Redhead by the Side of the Road: A novel

Redhead by the Side of the Road: A novel

Her entrancing 23rd novel, Redhead by the Side of the Road , features an everyman protagonist, 43-year-old Micah Mortimer, a never-married computer consultant and building super in Baltimore whose future should have added up to more. Micah paces through his daily regime efficiently, content to stay year after year in his sparsely furnished basement apartment, interrupted periodically by phone calls from his Tech Hermit clients or to share takeout with his “woman friend,” Cass. But his routine ruptures when Cass is evicted from her sublet and Brink, a young college student he’s never met, shows up on his doorstep, claiming to be his son.

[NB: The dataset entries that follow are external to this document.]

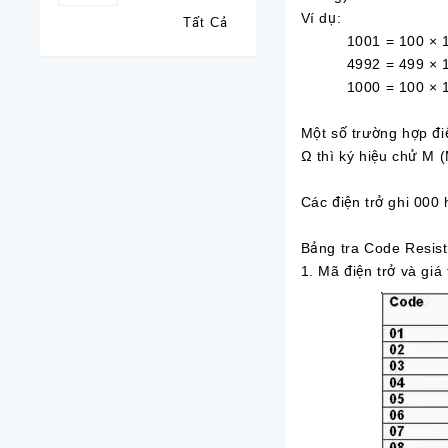
Ví dụ:
Tất Cả
1001 = 100 × 10^
4992 = 499 × 10^
1000 = 100 × 10
Một số trường hợp đi
Ω thì ký hiệu chử M 
Các điện trở ghi 000 
Bảng tra Code Resist
1. Mã điện trở và giá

In all her work, Tyler places protagonists in situations that force them out of their well-worn comfort zones. So too with Micah, who’s survived up to now by not examining his life too closely. Tyler is a keen-eyed but tenderhearted social observer whose heroes and heroines are frequently allergic to change, even when it’s for the best. With his love life on the skids, Micah realizes his self-sufficiency has come at a cost: He’s actually lonely. Few writers flesh out the malaise of middle age with such delicate, assured strokes. Tyler is an American Vermeer whose canvases keep opening whole worlds within compact frames.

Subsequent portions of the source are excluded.